Realogy reported a revenue increase of 15 percent year over year while recording a net income of $114 million, it was announced Thursday.

Realogy defied analysts’ expectations during the third quarter of 2021 when the company raked in $2.2 billion in revenue, an increase of 15 percent year over year, the company reported during its Q3 2021 earnings call on Thursday.

Back in the second quarter, Realogy reported $2.3 billion in revenue, which had been an increase of more than 80 percent year over year.

Ryan Schneider

“Realogy delivered excellent top and bottom lines this quarter as we innovate the future of real estate,” CEO Ryan Schneider said during the call.

The real estate holdings company also brought in just over $6 billion in revenue year to date, and its reported net income was $114 million with basic earnings per share of $0.98 ($16 million more than the previous year).

Realogy continued to increase its already sizable footprint in the industry during the third quarter, gaining market share for the fifth consecutive quarter.
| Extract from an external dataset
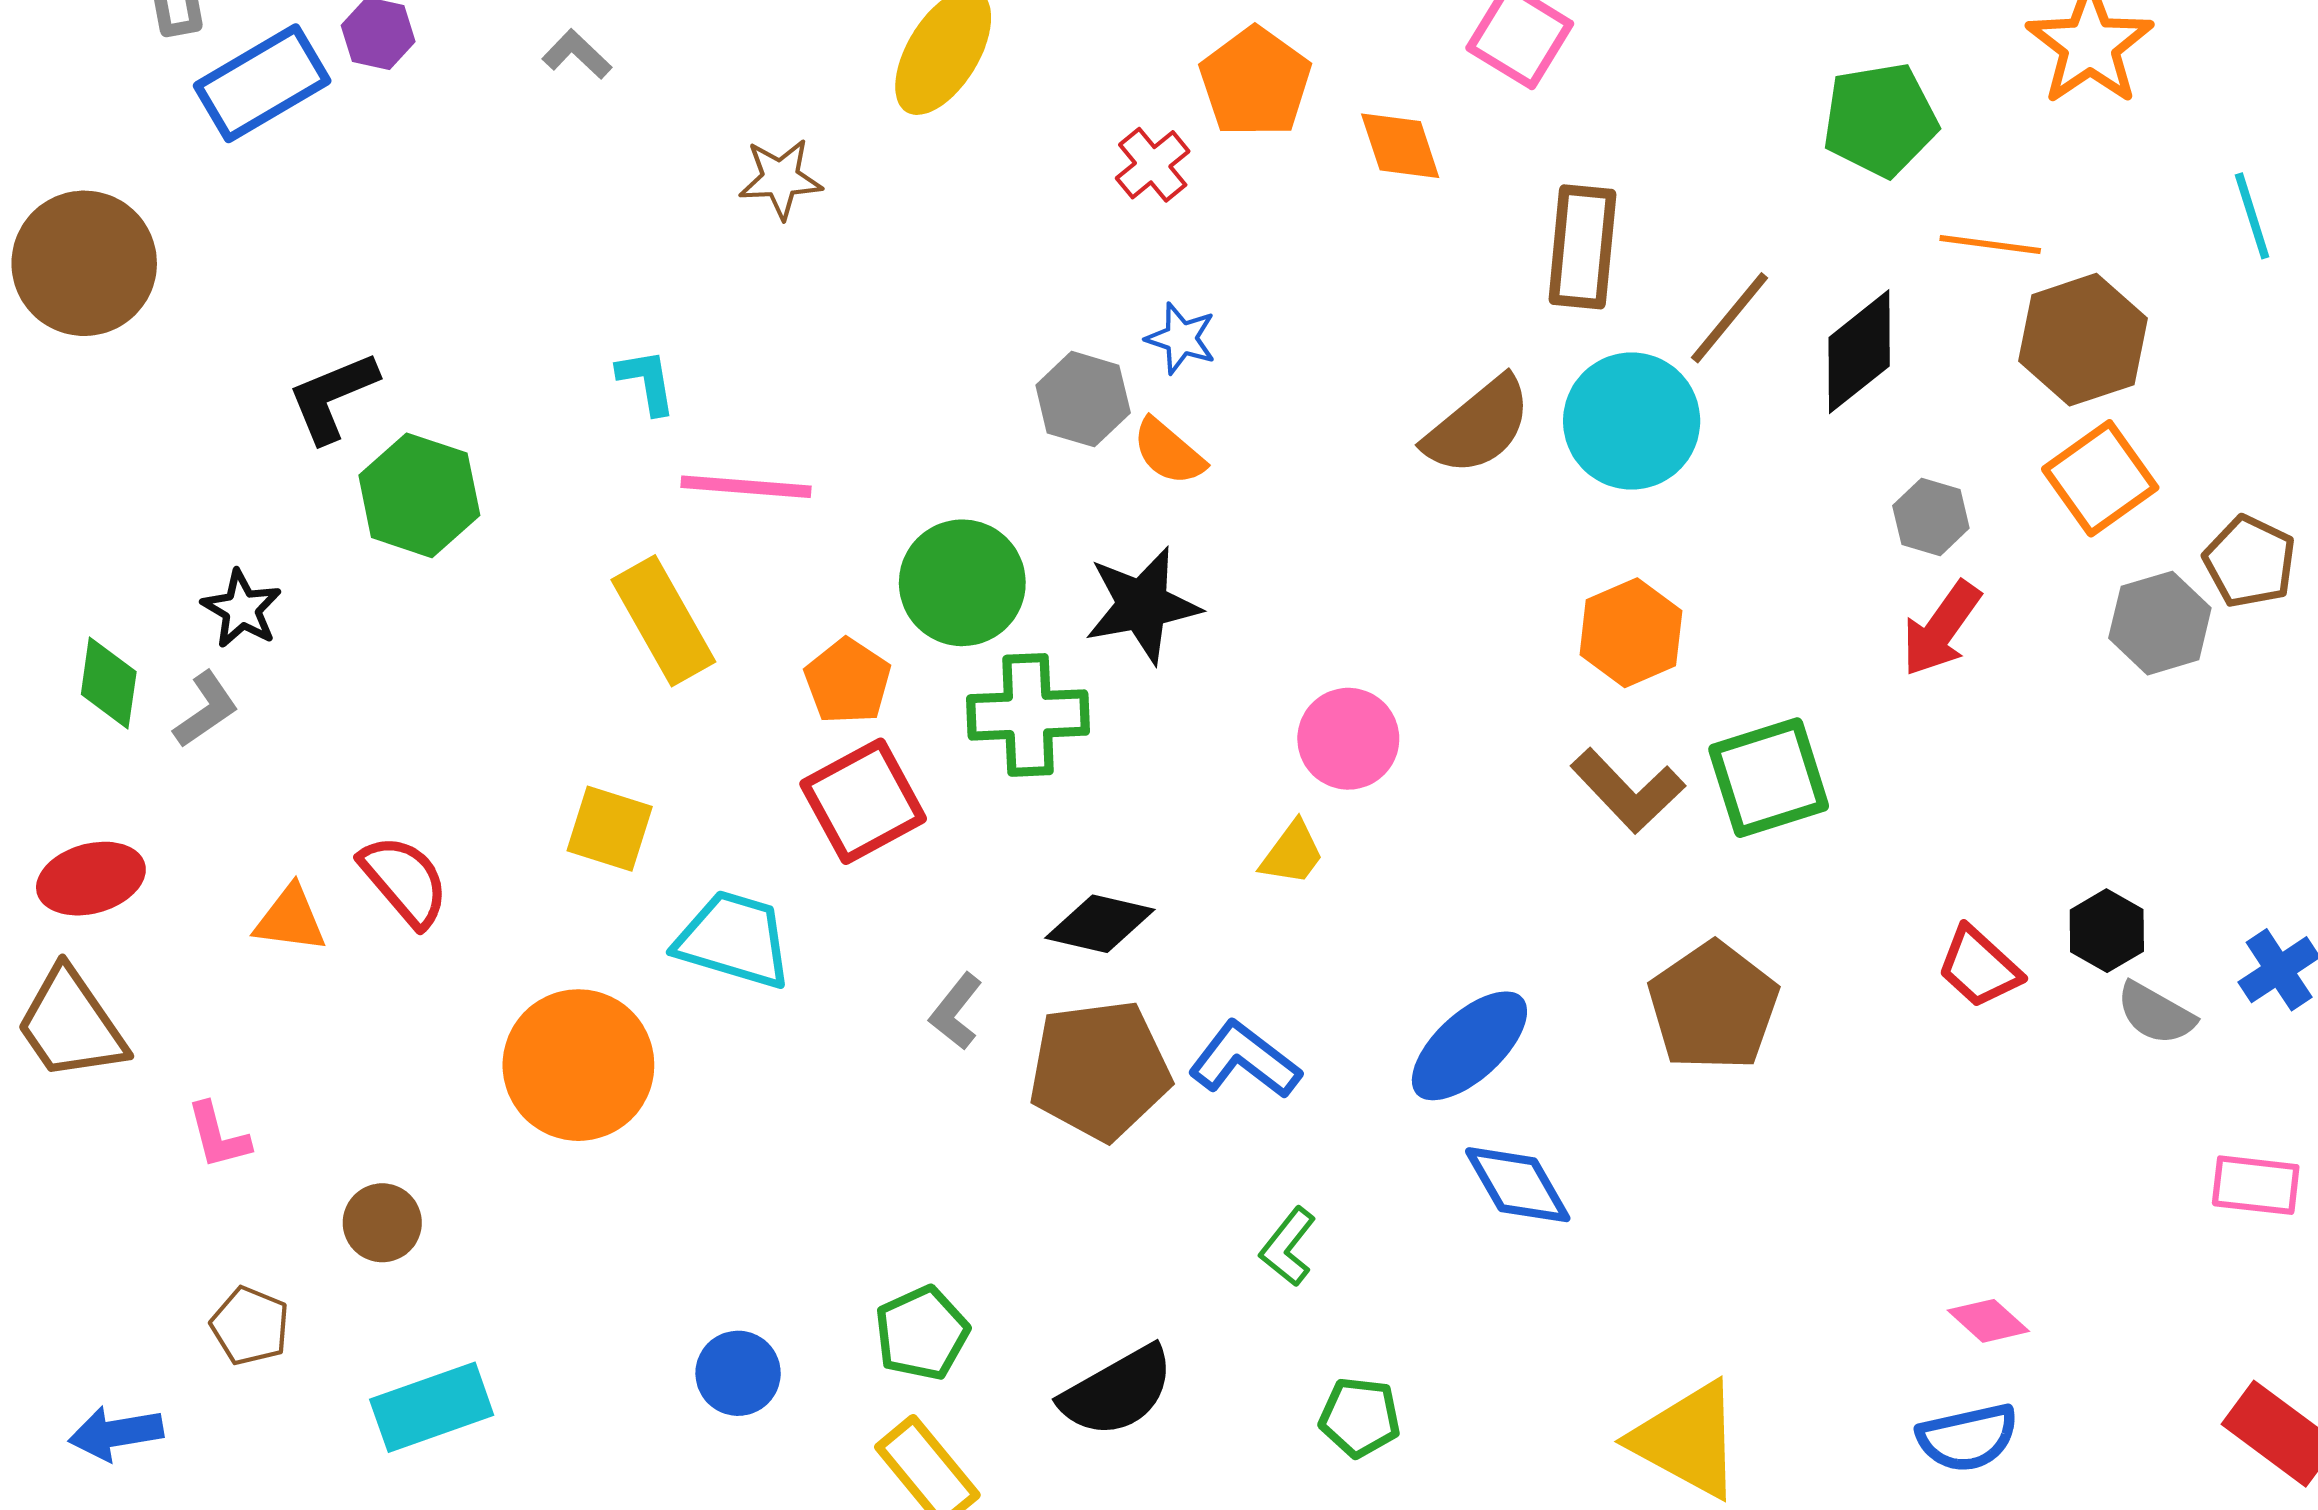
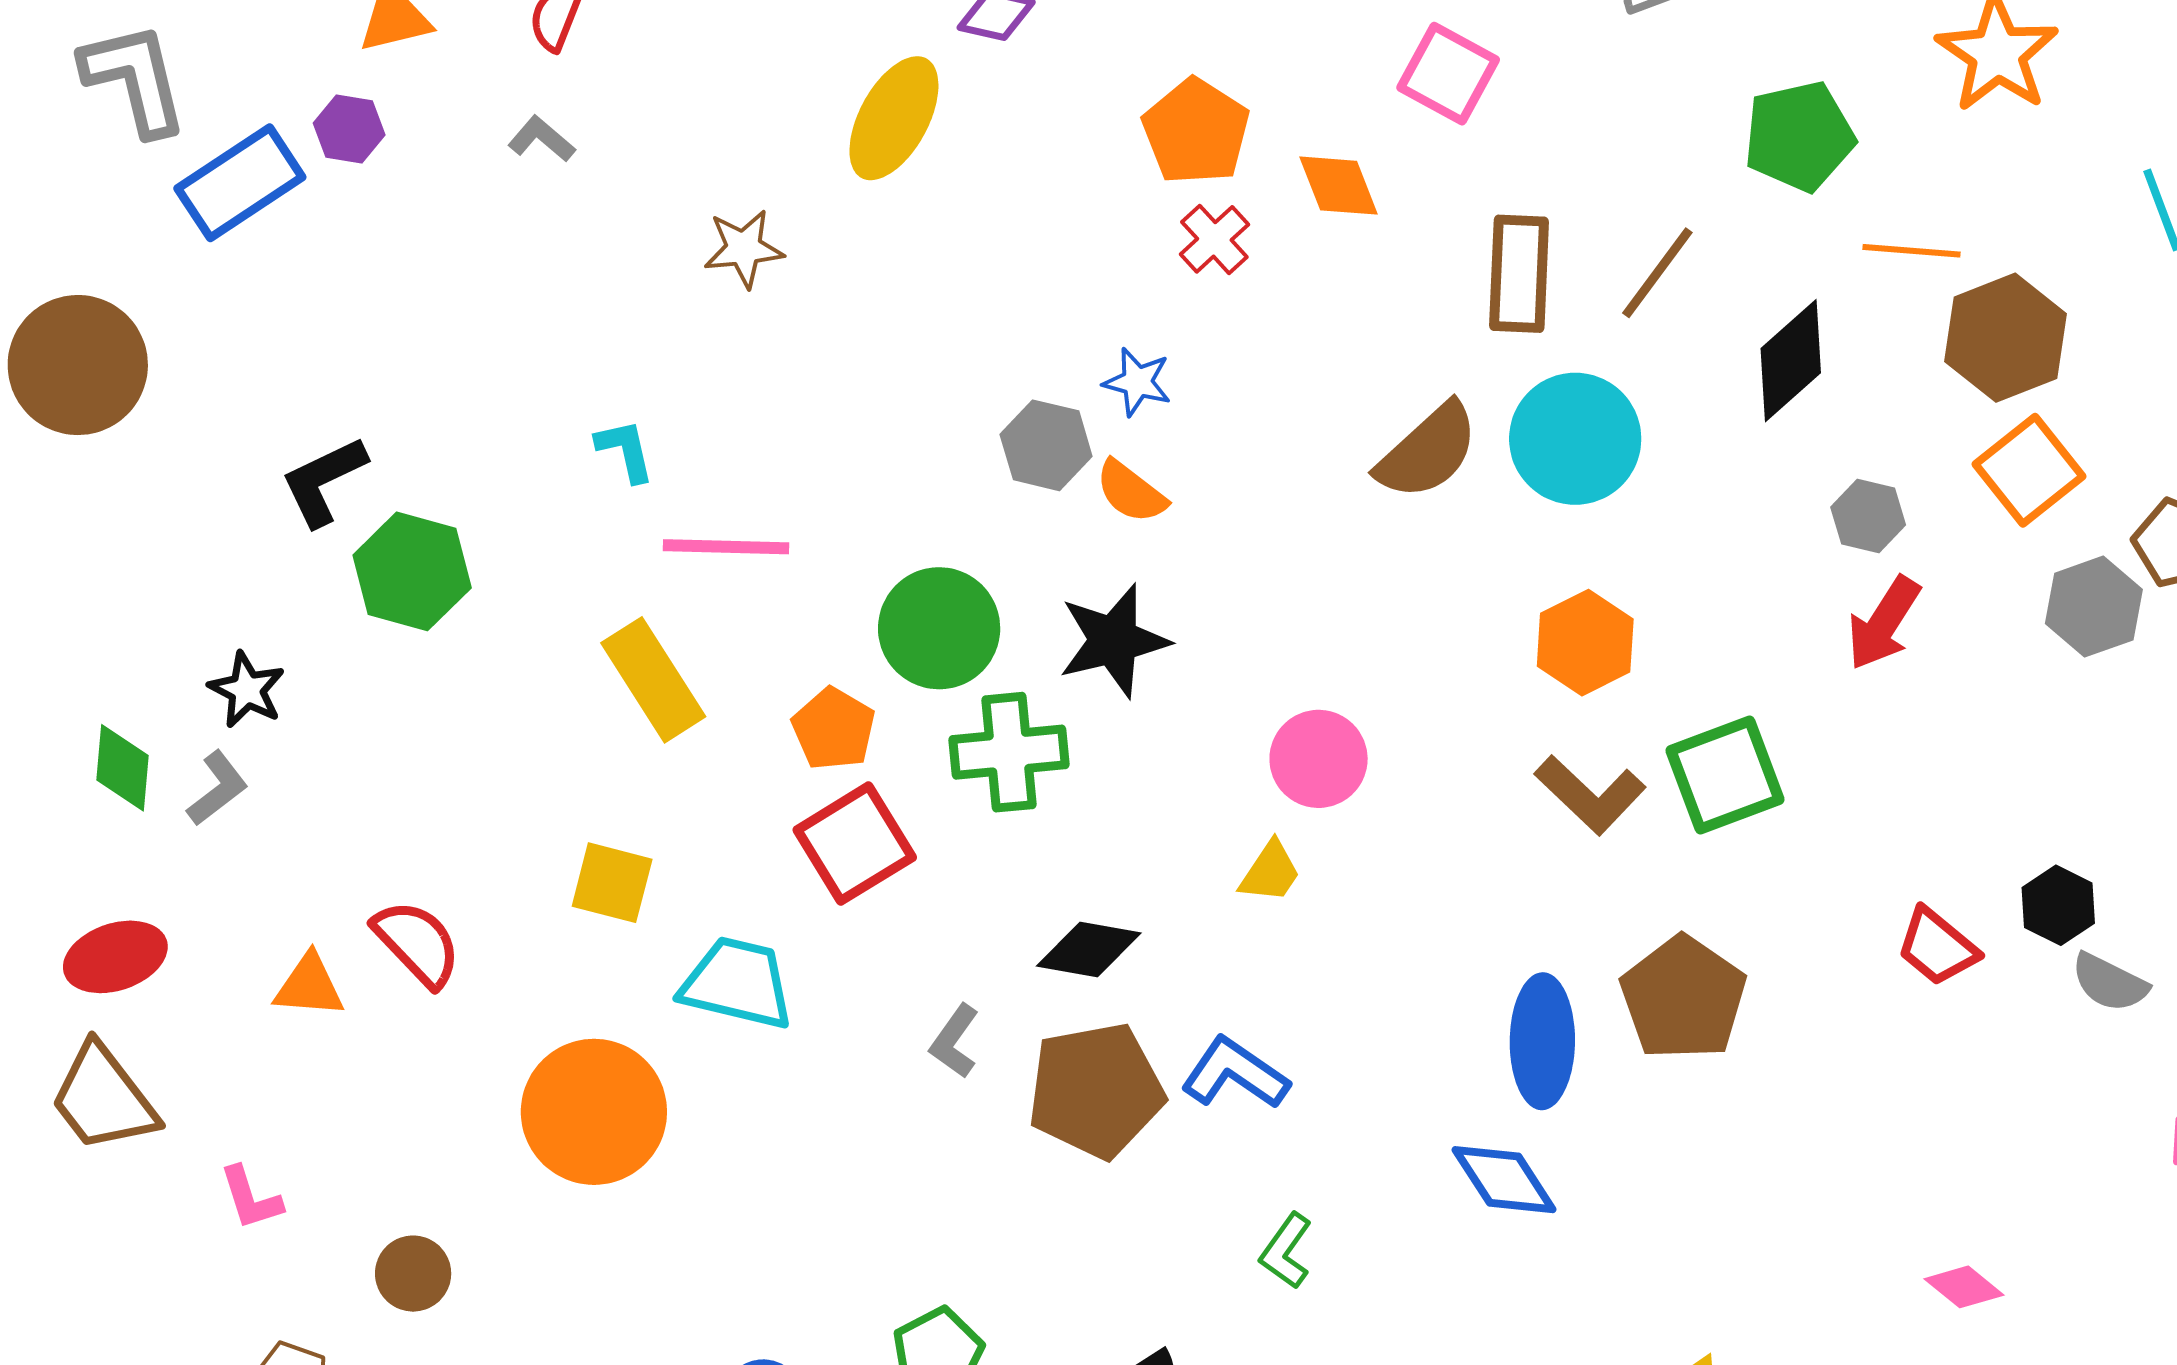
red cross: (1153, 165) -> (1214, 239), moved
brown line: (1730, 318) -> (1657, 273), moved
blue ellipse: (1469, 1046) -> (1542, 1041), moved, turned -44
The company increased its transaction volume growth by 12 percent from the previous year, outpacing the National Association of Realtors’ reported 9 percent volume growth for the quarter.

Among the company’s owned brokerages, transaction volume saw even greater growth, with transaction volume increasing 17 percent year over year, largely driven by “an exciting comeback” in the New York City market led by Corcoran and Sotheby’s International Realty.

The company’s agent base also kept steady growth during this period, with agent numbers increasing 5 percent year over year.

“We are happy with the agent success we are seeing,” Charlotte Simonelli, executive vice president and chief financial officer, said during the call. She added that the company has almost doubled its number of recruited loan officers this past year.

Realogy maintained steady cash reserves during the third quarter, with a free cash flow of $282 million for the quarter, and $458 million year-to-date. Following a debt paydown of $435 million in September, the company still ended the quarter with about $700 million in cash and a 2.3x net debt leverage ratio. The company also brought in $273 million operating EBITDA during the quarter, a decrease of $40 million year over year.

Charlotte Simonelli

“In the third quarter, Realogy drove excellent financial performance, delivering $273 million in Operating EBITDA and generating $282 million of free cash flow, as we significantly strengthened our capital structure,” Simonelli said in a statement. “Realogy is making incredible progress, proactively repaying $435 million of debt in September, consistently delivering quality financial results, and strategically investing to unlock additional value for shareholders.”

In addition, the company anticipates $80 million in permanent cost savings in 2021, with actions taken thus far for about 90 percent of target savings.

Schneider said the company was “enthusiastic about its RealSure progress” during the quarter, in which it appointed Katie Finnegan as CEO of RealSure JV with Home Partners of America. Within the next few months, the company plans to launch a new RealSure Product called RealSure Buy as it continues to expand the iBuyer service. Realogy also plans to increase its direct-to-consumer marketing of RealSure, with the hopes that the iBuyer service will draw in consumers directly, while also serving as a value proposition that agents can bring to the listing appointment.

“Realogy delivered excellent top and bottom lines this quarter as we innovate the future of real estate,” Schneider said. He noted that the company worked to shift corporate offices to collaboration and innovation hubs during the quarter.

The real estate holdings company also make a significant acquisition during the quarter, of Warburg Realty in New York City, which was brought under the Coldwell Banker brand.

As far as the future of the market, Schneider noted that “lack of supply is increasingly an issue, given the strong demand.” However, he remained cautiously optimistic about the company’s future growth.

“Looking forward, our September open volume and October month to date open and close volume are all basically flat versus 2020, but it’s a little too early to extrapolate from those numbers,” Schneider noted. Q4 growth this year is likely to be down from the strong fourth quarter volume seen in 2020, but “we remain excited about the housing market and our growth potential,” Schneider said.

Schneider added that he’s actually in the midst of helping a family member close on the sale of their home, which he did with the assistance of a Coldwell Banker agent. Witnessing the agent use a number of the company’s tech offerings throughout the process to ultimately get Schneider’s family member nine offers above asking encouraged Schneider, he said, that the company’s offerings have helped “simplify the transaction” for agents.

“All to drive change and lead into the future,” he said.

Update: This story was updated after publishing with additional commentary and data.